Repeat nothing but the lines below running from the one containing "なのは「国債を出さない」という話ではなく、" to the one containing "術復雜度相當的案例。了解其技術團隊的構成，他們擅長原". Keep both end lines.

Transcribed page contents
# # # # # # #

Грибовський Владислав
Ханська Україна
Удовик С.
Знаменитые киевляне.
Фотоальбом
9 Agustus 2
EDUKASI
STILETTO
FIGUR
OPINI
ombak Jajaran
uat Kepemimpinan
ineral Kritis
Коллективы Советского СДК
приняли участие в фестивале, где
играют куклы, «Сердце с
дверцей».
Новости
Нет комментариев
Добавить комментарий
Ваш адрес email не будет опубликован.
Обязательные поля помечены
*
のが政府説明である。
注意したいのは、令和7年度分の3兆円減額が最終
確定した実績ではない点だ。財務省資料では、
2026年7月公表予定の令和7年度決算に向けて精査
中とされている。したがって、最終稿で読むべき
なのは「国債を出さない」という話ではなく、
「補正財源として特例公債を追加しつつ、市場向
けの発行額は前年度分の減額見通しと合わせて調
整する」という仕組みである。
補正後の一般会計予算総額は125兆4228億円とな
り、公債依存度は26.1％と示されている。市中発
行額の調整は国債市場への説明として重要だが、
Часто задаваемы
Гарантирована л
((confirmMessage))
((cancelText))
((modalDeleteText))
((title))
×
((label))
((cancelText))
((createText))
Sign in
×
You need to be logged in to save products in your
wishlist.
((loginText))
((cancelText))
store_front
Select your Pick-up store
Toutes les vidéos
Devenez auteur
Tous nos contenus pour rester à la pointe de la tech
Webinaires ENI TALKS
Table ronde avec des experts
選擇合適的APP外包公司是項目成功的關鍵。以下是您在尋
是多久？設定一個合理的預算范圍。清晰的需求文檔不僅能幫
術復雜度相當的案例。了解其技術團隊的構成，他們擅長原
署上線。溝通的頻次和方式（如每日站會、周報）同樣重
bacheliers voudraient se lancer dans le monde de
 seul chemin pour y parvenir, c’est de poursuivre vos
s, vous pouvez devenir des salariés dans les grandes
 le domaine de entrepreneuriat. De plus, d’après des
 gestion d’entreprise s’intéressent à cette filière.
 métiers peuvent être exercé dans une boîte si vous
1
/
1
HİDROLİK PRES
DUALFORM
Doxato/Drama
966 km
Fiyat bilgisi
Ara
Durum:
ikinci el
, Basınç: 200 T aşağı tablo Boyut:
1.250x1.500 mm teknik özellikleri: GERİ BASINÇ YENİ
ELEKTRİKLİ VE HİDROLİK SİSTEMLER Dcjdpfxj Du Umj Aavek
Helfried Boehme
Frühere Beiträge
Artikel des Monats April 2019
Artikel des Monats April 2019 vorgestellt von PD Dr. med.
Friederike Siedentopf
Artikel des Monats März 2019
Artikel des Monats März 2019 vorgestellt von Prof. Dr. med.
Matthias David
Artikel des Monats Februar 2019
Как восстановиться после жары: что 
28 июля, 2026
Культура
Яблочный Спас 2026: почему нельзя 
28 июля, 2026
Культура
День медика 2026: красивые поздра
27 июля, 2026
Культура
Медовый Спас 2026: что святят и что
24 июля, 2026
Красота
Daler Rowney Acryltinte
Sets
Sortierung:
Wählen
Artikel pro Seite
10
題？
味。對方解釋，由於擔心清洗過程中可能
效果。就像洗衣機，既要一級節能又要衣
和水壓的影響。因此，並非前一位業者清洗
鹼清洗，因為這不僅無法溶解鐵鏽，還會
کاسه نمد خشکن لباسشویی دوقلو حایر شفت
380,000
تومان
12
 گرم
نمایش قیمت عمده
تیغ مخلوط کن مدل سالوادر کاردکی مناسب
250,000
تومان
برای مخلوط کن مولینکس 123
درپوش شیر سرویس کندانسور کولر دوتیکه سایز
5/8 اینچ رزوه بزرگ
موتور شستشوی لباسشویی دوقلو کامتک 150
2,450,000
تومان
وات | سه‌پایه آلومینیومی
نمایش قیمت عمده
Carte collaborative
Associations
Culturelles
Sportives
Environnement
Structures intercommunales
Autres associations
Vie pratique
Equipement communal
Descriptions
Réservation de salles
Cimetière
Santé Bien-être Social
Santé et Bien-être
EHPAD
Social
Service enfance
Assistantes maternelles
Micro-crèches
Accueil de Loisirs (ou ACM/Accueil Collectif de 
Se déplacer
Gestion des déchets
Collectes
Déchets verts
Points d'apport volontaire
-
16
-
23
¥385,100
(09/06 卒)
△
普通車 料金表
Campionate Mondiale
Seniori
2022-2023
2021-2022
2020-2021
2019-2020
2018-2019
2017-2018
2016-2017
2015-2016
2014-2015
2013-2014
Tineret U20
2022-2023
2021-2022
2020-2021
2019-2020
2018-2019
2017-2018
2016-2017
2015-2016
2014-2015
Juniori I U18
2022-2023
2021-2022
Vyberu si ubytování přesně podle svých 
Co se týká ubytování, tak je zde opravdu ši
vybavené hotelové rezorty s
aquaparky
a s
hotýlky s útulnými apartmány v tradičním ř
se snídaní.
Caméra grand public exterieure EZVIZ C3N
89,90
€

# # # # # # #

**Response area:**
なのは「国債を出さない」という話ではなく、
「補正財源として特例公債を追加しつつ、市場向
けの発行額は前年度分の減額見通しと合わせて調
整する」という仕組みである。
補正後の一般会計予算総額は125兆4228億円とな
り、公債依存度は26.1％と示されている。市中発
行額の調整は国債市場への説明として重要だが、
Часто задаваемы
Гарантирована л
((confirmMessage))
((cancelText))
((modalDeleteText))
((title))
×
((label))
((cancelText))
((createText))
Sign in
×
You need to be logged in to save products in your
wishlist.
((loginText))
((cancelText))
store_front
Select your Pick-up store
Toutes les vidéos
Devenez auteur
Tous nos contenus pour rester à la pointe de la tech
Webinaires ENI TALKS
Table ronde avec des experts
選擇合適的APP外包公司是項目成功的關鍵。以下是您在尋
是多久？設定一個合理的預算范圍。清晰的需求文檔不僅能幫
術復雜度相當的案例。了解其技術團隊的構成，他們擅長原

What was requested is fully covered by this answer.